## [THE PROBLEM]
Would you write out the lines below exactly, from the one containing "кому нужно)" to the very last, but without the pictures?

## [Saved entries]
============

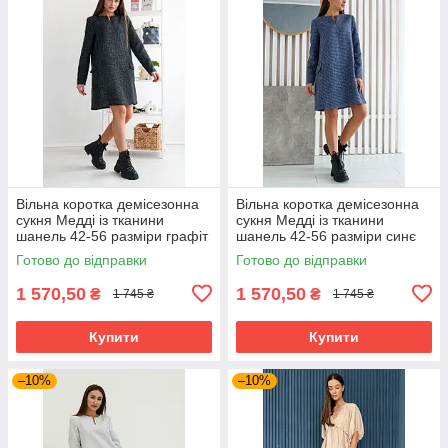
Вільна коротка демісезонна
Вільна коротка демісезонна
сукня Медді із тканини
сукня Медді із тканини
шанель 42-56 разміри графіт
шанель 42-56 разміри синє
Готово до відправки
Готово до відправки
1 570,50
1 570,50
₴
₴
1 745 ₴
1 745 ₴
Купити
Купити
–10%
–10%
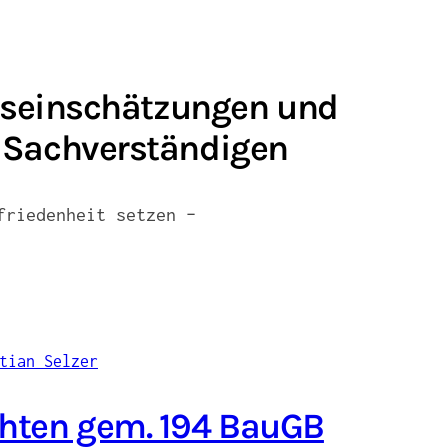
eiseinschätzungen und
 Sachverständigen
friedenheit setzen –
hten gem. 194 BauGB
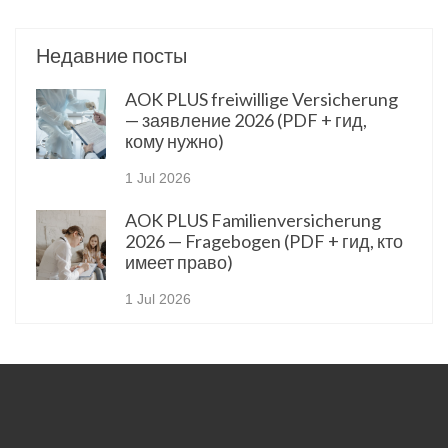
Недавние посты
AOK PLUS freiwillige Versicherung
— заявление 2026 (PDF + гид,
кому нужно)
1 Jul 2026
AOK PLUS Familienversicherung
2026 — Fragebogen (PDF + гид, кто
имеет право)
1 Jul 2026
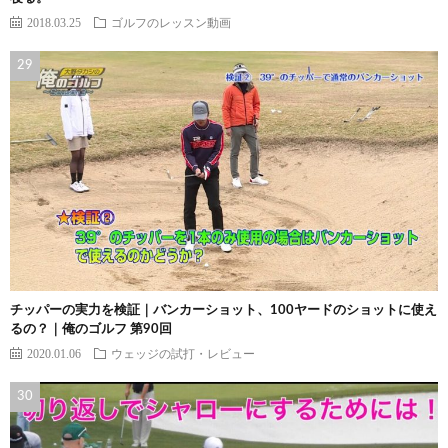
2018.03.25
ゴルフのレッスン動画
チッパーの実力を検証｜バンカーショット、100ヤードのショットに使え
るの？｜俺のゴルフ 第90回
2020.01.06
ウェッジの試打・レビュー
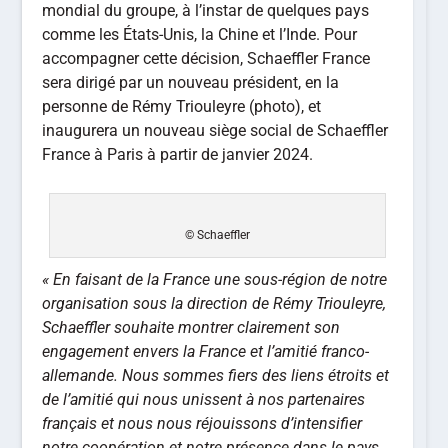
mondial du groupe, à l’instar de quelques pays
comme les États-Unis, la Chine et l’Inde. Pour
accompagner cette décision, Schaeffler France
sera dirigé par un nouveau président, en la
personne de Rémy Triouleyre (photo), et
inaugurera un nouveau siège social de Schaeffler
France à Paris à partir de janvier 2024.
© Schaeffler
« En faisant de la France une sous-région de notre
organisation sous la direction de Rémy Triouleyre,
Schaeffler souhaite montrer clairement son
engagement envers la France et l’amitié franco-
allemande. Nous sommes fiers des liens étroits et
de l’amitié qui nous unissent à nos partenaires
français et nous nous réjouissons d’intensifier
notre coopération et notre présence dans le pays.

============

## [SOLUTION FOR THIS EXERCISE]
кому нужно)
1 Jul 2026
AOK PLUS Familienversicherung
2026 — Fragebogen (PDF + гид, кто
имеет право)
1 Jul 2026
2018.03.25
ゴルフのレッスン動画
チッパーの実力を検証｜バンカーショット、100ヤードのショットに使え
るの？｜俺のゴルフ 第90回
2020.01.06
ウェッジの試打・レビュー
mondial du groupe, à l’instar de quelques pays
comme les États-Unis, la Chine et l’Inde. Pour
accompagner cette décision, Schaeffler France
sera dirigé par un nouveau président, en la
personne de Rémy Triouleyre (photo), et
inaugurera un nouveau siège social de Schaeffler
France à Paris à partir de janvier 2024.
© Schaeffler
« En faisant de la France une sous-région de notre
organisation sous la direction de Rémy Triouleyre,
Schaeffler souhaite montrer clairement son
engagement envers la France et l’amitié franco-
allemande. Nous sommes fiers des liens étroits et
de l’amitié qui nous unissent à nos partenaires
français et nous nous réjouissons d’intensifier
notre coopération et notre présence dans le pays.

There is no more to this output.